Sem denunciante, apesar de o fato ser de conhecimento público, dificilmente os órgãos de controle interno e social investem numa apuração rigorosa do caso. Poderiam procurar saber, por exemplo, se este jovem continua em alguma carceragem destinada a presos provisórios. Mas este primeiro passo pode não ser dado, se familiares da vítima ou o próprio torturado não resolverem se expor ao risco de sofrer mais uma vez ações covardemente violentas de policiais criminosos.

No início do vídeo, é facilmente identificado um policial fardado, do lado esquerdo do vídeo. E no final da gravação, quem faz as imagens abaixa o provável celular, com a câmera ainda ligada, e mostra que também está fardado, com calça e coturnos.

Um mártir para a criminalidade

“A qualquer um que te dá na face direita, volta-lhe também a outra”, disse Jesus Cristo, no Sermão da Montanha, segundo o livro de Mateus. Uma das interpretações desta fala indica que o trecho do Novo Testamento não significava a facilitação da agressão ou a humilhação perante o agressor. Mas era um pedido de resistência pacífica, um desafio. Na época de Jesus, as autoridades batiam com as costas da mão direita para demonstrar superioridade aos demais integrantes da sociedade. Diante da face esquerda exposta, teriam de socar ou bater com a palma da mão. Tal ato igualava o agressor ao agredido.

O jovem torturado ofereceu mais que a outra face, se humilhou diante da tortura. Se a PM não explica o que este jovem fez, além de uma tatuagem que representa o ódio a policiais, não podemos sequer igualar autoridades deste quilate ao jovem.

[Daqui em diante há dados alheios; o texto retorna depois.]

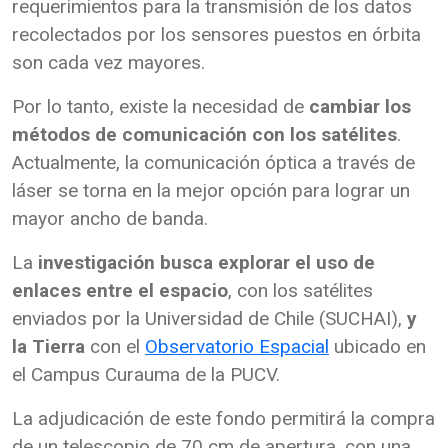
requerimientos para la transmisión de los datos
recolectados por los sensores puestos en órbita
son cada vez mayores.
Por lo tanto, existe la necesidad de
cambiar los
métodos de comunicación con los satélites
.
Actualmente, la comunicación óptica a través de
láser se torna en la mejor opción para lograr un
mayor ancho de banda.
La
investigación busca explorar el uso de
enlaces entre el espacio
, con los satélites
enviados por la Universidad de Chile (SUCHAI),
y
la Tierra
con el
Observatorio Espacial
ubicado en
el Campus Curauma de la PUCV.
La adjudicación de este fondo permitirá la compra
de un telescopio de 70 cm de apertura, con una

A atitude covarde dos agentes públicos que participaram da sessão de tortura não deve ser aplaudida, como tem sido nas redes sociais. Pois este jovem já virou mártir de uma causa que prega a violência como instrumento de mudança na sociedade.

Seus irmãos, vizinhos, crianças e adolescentes da comunidade onde ele vive agora têm mais um motivo para tatuar palhaços muito além da pele. Eles serão impressos nas suas almas, que serão muito mais facilmente cooptadas pelo crime, após confundir a ação policial contra negros pobres, como eles, com a mais pura covardia.

E o que Alagoas menos precisa neste momento é de motivos para termos medo ou ódio de uma polícia que deveria agir com cidadania, equilíbrio psicológico e métodos científicos. Pois desde o tempo de Jesus, a Lei de Talião é explicitamente ineficaz contra a criminalidade e jamais atuou a favor da pacificação da humanidade.

Que a esta tragicomédia alagoana acabe por aqui.